NaturaLyte and GranuFlo, used in dialysis, appear to increase the risk of heart attack. On March 29, 2012, all Fresenius Medical Care (FMC) Naturalyte and Granuflo dialysates products were the subject of a class I FDA recall, which included all products manufactured since 2008. The FDA is also investigating whether the company’s failure to warn patients violated federal law. It appears now that Fresenius Medical Care (FMC) failed to alert the public to the GranuFlo heart attack risk for several months after first discovering the increased heart attack risk.
“Dear Doctor” Letter too little too late
In a “dear doctor letter” issued the same day as the recall, FMC advised care providers that dialysates do contain acid units, with emphasis on prescribing accurate units of acids in preparing final buffer solutions. And yet FMC failed to inform the prescribing physicians of the real problem, which is the very chemical nature of Sodium diacetate. The use of Sodium diacetate is not problematic; but failing to expressly inform prescribers that it yields two acid units is.

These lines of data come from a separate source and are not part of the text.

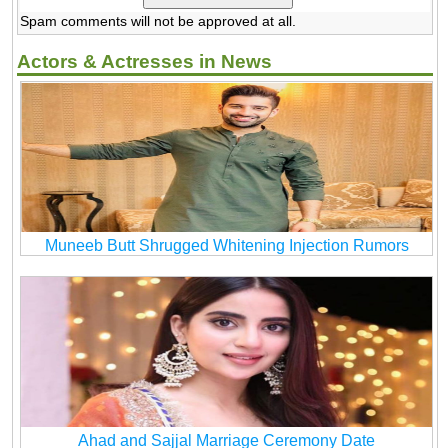
Spam comments will not be approved at all.
Actors & Actresses in News
Muneeb Butt Shrugged Whitening Injection Rumors
Ahad and Sajjal Marriage Ceremony Date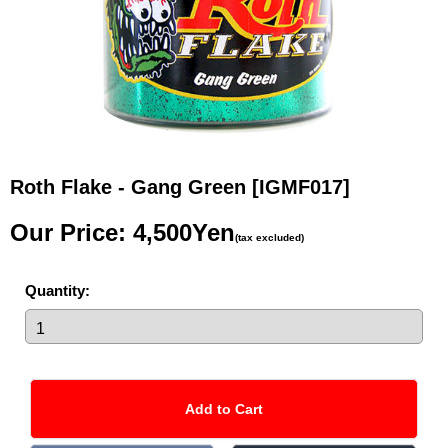
Roth Flake - Gang Green
[IGMF017]
Our Price
:
4,500Yen
(tax excluded)
Quantity
: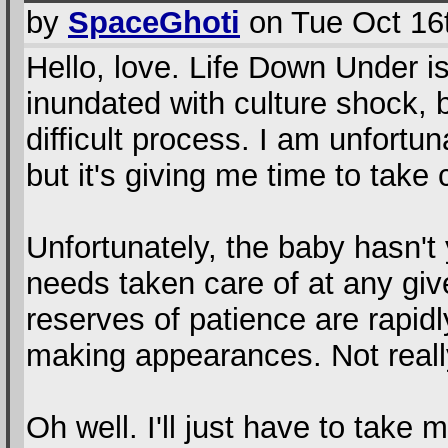
by
SpaceGhoti
on Tue Oct 16
Hello, love. Life Down Under i
inundated with culture shock, bu
difficult process. I am unfortu
but it's giving me time to take 
Unfortunately, the baby hasn't 
needs taken care of at any gi
reserves of patience are rapid
making appearances. Not reall
Oh well. I'll just have to take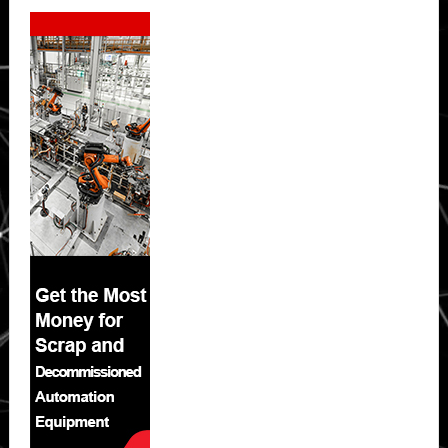
Secondary
Sidebar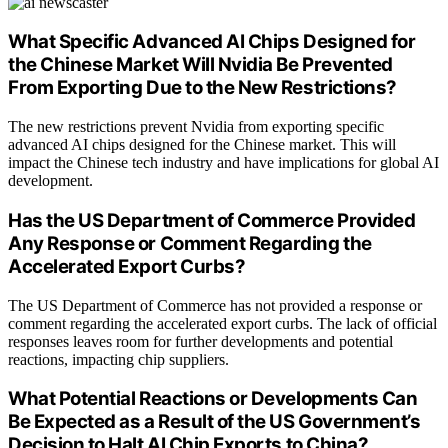
What Specific Advanced AI Chips Designed for
the Chinese Market Will Nvidia Be Prevented
From Exporting Due to the New Restrictions?
The new restrictions prevent Nvidia from exporting specific
advanced AI chips designed for the Chinese market. This will
impact the Chinese tech industry and have implications for global AI
development.
Has the US Department of Commerce Provided
Any Response or Comment Regarding the
Accelerated Export Curbs?
The US Department of Commerce has not provided a response or
comment regarding the accelerated export curbs. The lack of official
responses leaves room for further developments and potential
reactions, impacting chip suppliers.
What Potential Reactions or Developments Can
Be Expected as a Result of the US Government’s
Decision to Halt AI Chip Exports to China?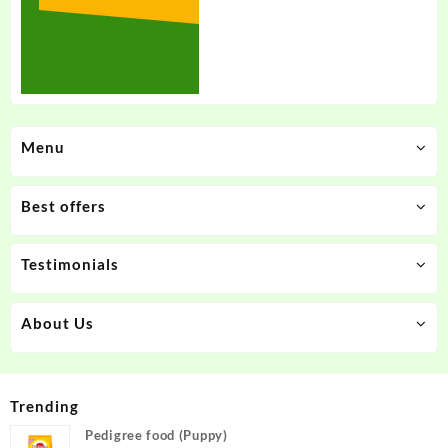
Menu
Best offers
Testimonials
About Us
Trending
Pedigree food (Puppy)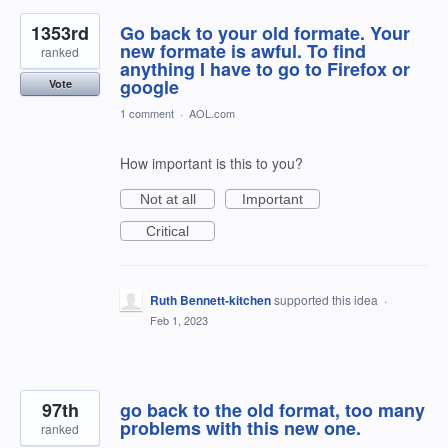
1353rd
Go back to your old formate. Your
new formate is awful. To find
ranked
anything I have to go to Firefox or
google
Vote
1 comment
·
AOL.com
How important is this to you?
Not at all
Important
Critical
Ruth Bennett-kitchen
supported this idea
·
Feb 1, 2023
97th
go back to the old format, too many
problems with this new one.
ranked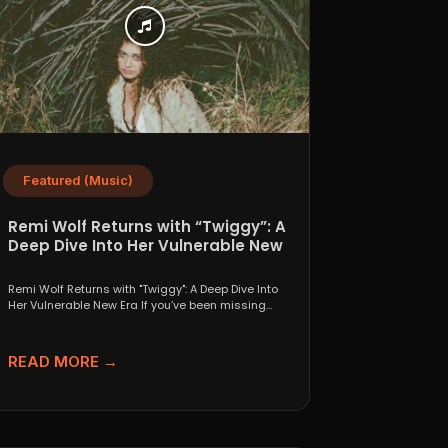
Featured (Music)
Remi Wolf Returns with “Twiggy”: A
Deep Dive Into Her Vulnerable New
Era
Remi Wolf Returns with "Twiggy": A Deep Dive Into
Her Vulnerable New Era If you’ve been missing...
READ MORE →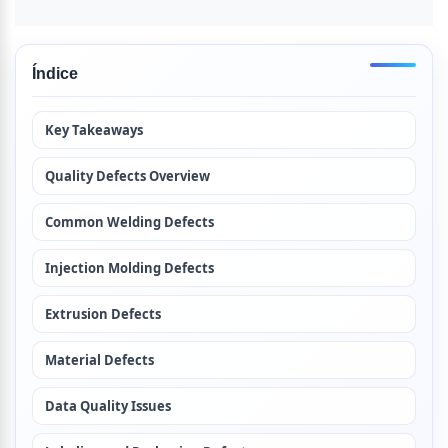
Índice
Key Takeaways
Quality Defects Overview
Common Welding Defects
Injection Molding Defects
Extrusion Defects
Material Defects
Data Quality Issues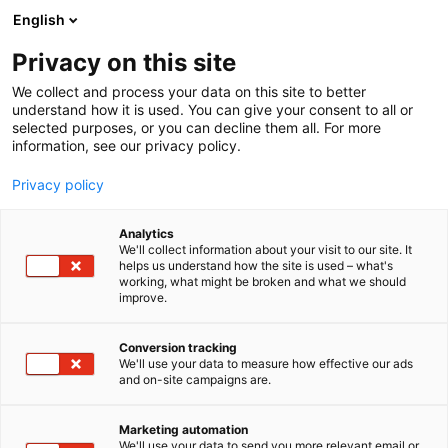
Siirry
English
sisältöön
Privacy on this site
We collect and process your data on this site to better
understand how it is used. You can give your consent to all or
selected purposes, or you can decline them all. For more
information, see our privacy policy.
Privacy policy
Analytics
T
Moottorit
We'll collect information about your visit to our site. It
u
helps us understand how the site is used – what's
Outboard Museum -
working, what might be broken and what we should
o
improve.
t
yhdistys ry
e
r
Conversion tracking
y
We'll use your data to measure how effective our ads
7c151
Osasto:
and on-site campaigns are.
h
m
Outboard Museum -yhdistys ry. Herättää muistoja
ä
Marketing automation
ja tunteita amerikkalaisilla moottoreilla. Esillä ovat
:
We'll use your data to send you more relevant email or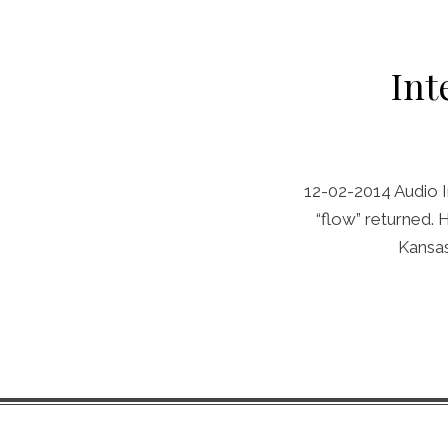
Int
12-02-2014 Audio I
“flow” returned.
Kansas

A full six months before the recall, FMC had warned its own dialysis centers and doctors about the use of incorrect units of acids, but they did not warn other centers and physicians who use Naturalyte and GranuFlo products. They only did so when forced six months later by the class I recall of their products. It is not yet clear whether FMC had a legal obligation to notify other customers; but that apparent obligation is currently being evaluated by FDA. We think it’s clear FMC had a moral and fiduciary duty to do so. It appears the company placed profits ahead of patient safety.
More than 900 Heart Attacks
GranuFlo problems first surfaced in 2010 when more than 900 people suffered heart attacks while receiving treatment in Fresenius Medical Care clinics. A powder concentrate used during dialysis to help patients with kidney failure remove toxins from the blood, GranuFlo is mixed with bicarbonate to neutralize the acid. However, GranuFlo already contains higher levels of bicarbonate than its competitors’ products, so the addition of extra bicarbonate can lead to a fatal overdose for the patient. Research suggests that excessive levels of bicarbonate increase the risk of heart attack six-fold.
Hemodialysis Patients Need Perfect Balance
Patients suffering from acute and chronic kidney disorder often must rely on dialysis and hemodialysis to have the toxic byproducts removed from their system. To these patients dialysis treatment is a matter of life or death.
Hemodialysis buffered solution must achieve a final balanced acid/base buffer. As with bicarbonate units, the number of acid units are displayed on the product label and disclosed with more detail in product datasheet (acid in dialysate is measured in milliequivalent in volume expressed as mEq/L). Achieving a perfect balance of acid and base in the final hemodialysis solution is of paramount importance. Too much bicarbonate in patient’s system destroys the electrolyte balance and can rapidly lead to metabolic Alkalosis, a significant risk factor associated with cardiopulmonary arrest and other cardiac and circulatory problems with high mortality. Adding the correct number of acid units in preparation is critical since acid units are rapidly metabolized in the liver to yield additional bicarbonate in the system.
FMC & Socium diacetate
Fresenius Medical Care North America (FMCNA) is the largest dialysis medical care related company in the U.S.. It manufactures Naturalyte liquid acid and Granuflo powder acid dialysate products. FMC is also the largest operator of dialysis centers in the U.S. Unlike other dialysates, FMC products contain Sodium diacetate, which is different from acetic acid and citric acid used in other dialysates. Each unit of Sodium diacetate is a 1:1 mixture of one Sodium acetate and one acetic acid. Consequently, using 1 unit of Sodium diacetate supplies 2 units of acids to the final hemodialysis solution Obviously, sodium diacetate, if not accounted for accordingly, can significantly increase the amount of bicarbonate delivered to the patient compared to acetic or citric based products.